This story was updated at 2:21 p.m. EST.
Trey Glenn, EPA’s Southeastern regional administrator, has been indicted by an Alabama grand jury over allegations of violating the state’s ethics law, according to the agency that oversees compliance with that statute.
The charges include conspiracy to break the ethics law with Scott Phillips, a onetime business associate of Glenn who sat on the board of Alabama’s environmental agency before stepping down last year, the Alabama Ethics Commission said in a news release today. Other alleged violations include soliciting a thing of value "from a principal, lobbyist or subordinate, and receiving money in addition to that received in one’s official capacity," the release said, although it is unclear whether those charges apply to both Phillips and Glenn.
A grand jury in Jefferson County, home to Birmingham, the state’s largest city, handed down the indictment Friday, the release said. The Jefferson County district attorney’s office did not immediately reply to a request for a copy of the indictment against Glenn. EPA did not immediately respond to a request for comment. The indictment was first reported by Al.com, a news website.
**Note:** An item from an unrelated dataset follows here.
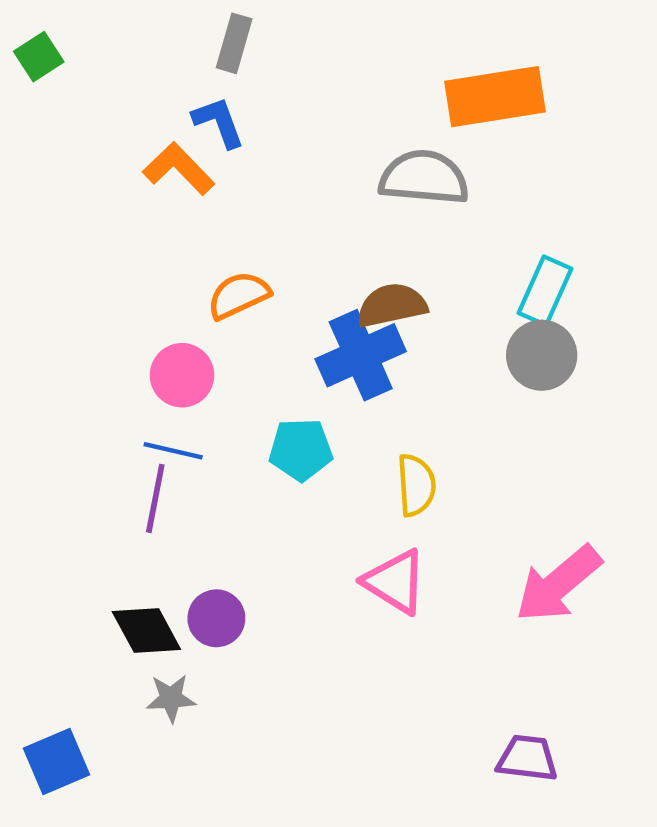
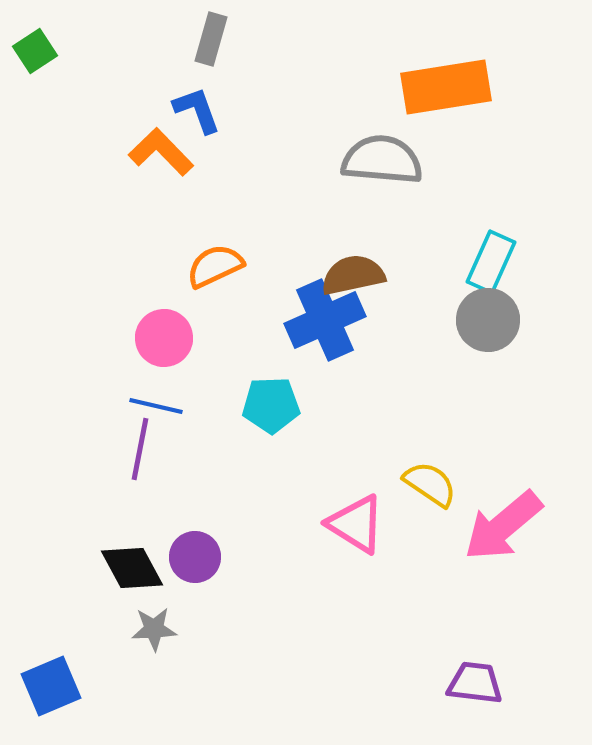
yellow semicircle: (416, 485) -> (430, 484), moved, turned -52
Glenn has served as administrator for Atlanta-based Region 4 since August 2017. As a principal with a Birmingham consulting firm several years ago, however, he was closely involved with a top lobbyist and an attorney for Drummond Co., an Alabama-based coal company that was fighting a Superfund cleanup proposal that could saddle it with millions of dollars in cleanup costs.
A federal jury in July convicted the lobbyist, David Roberson, and the attorney, Joel Gilbert, on multiple charges related to a scheme to bribe a state lawmaker to oppose the proposal. Although federal prosecutors did not charge Glenn, he spent two days on the witness stand during the trial (Greenwire, July 2).
His firm, Southeast Engineering and Consulting LLP, reaped hundreds of thousands of dollars from its work for Drummond, trial exhibits showed. It was not immediately clear whether the state charges were related to that work. Phillips co-owned the consulting firm with Glenn, Al.com reported.
Glenn previously served as director of the Alabama Department of Environmental Management from 2005 to 2009. In 2007, the Alabama Ethics Commission found probable cause to believe he might have violated the state law to get the director’s post and referred the matter to a district attorney’s office for further investigation.
Glenn was also alleged to have taken trips on the dime of a state contractor’s public relations firm. He denied wrongdoing, and he was not charged after the district attorney eventually concluded there were no "probable violations" of the state ethics law.